Otra leyenda, ahora de la mitología urbana, dice que, cuando la zona de tolerancia del antiguo Distrito Federal estaba en la calle de San Juan de Letrán, allá por los años 40 del siglo pasado, había unos galerones en donde los parroquianos realizaban una práctica sexual poco ortodoxa, considerada exclusiva para personas de gustos refinados, conocida como: “Tuércele el cuello al ganso”, en la que dos prostitutas desnudas sometían a un ganso atado de pico y alas sobre una mesa, mientras el cliente con las manos aferradas a los pechos femeninos embestía al ave. Al momento en que las mujeres advertían que se aproximaba la eyaculación del fornicador, una de ellas decapitaba al ave provocando aletazos demenciales y, en medio de una nube de plumas con las contracciones y los estertores de la muerte, el cliente alcanzaba niveles de placer poco conocidos.

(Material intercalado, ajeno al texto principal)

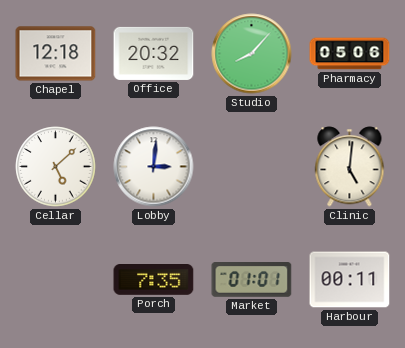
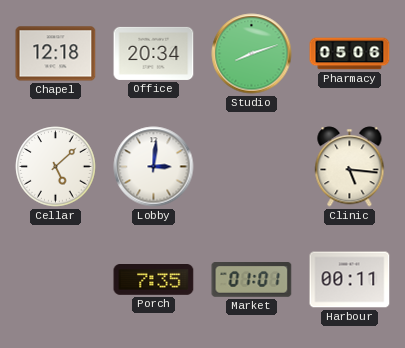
Office: 20:32 -> 20:34
Studio: 8:07 -> 8:12
Clinic: 5:01 -> 5:16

Son infinitas las leyendas del campo y la ciudad, modernas y antiguas, que hablan de los encuentros carnales entre animales y humanos, Antonio Tello, en la entrada de “Bestialidad”, de su “Gran Diccionario Erótico”, retoma los mitos fundacionales de dos culturas americanas: “los indios iroqueses, nacidos del ayuntamiento de lobos y mujeres, o los esquimales de Smith Soud, del acoplamiento de mujeres y osos”. De esta manera, pueblos enteros al saberse descendientes del ayuntamiento de humanos con bestias, tienen la noción cultural de que el coito entre animales y humanos es una práctica natural. Asimismo, Tello menciona que: “Entre los árabes las leyes religiosas prohibían la copulación con bestias, aunque con esta excepción: ‘Está permitido fornicar con animales hembras cuando es víctima de la gonorrea, de fuerte inflamación del pene y de otras afecciones que no vayan acompañadas de úlceras o llagas’”, o sea, en esta cultura el bestialismo machista se permitía como remedio medicinal para dar alivio a los enfermos. ¡Qué importaba infectar a una cabra de doble propósito!, si aun enferma de gonorrea su carne podía disfrutarse en un delicioso platillo.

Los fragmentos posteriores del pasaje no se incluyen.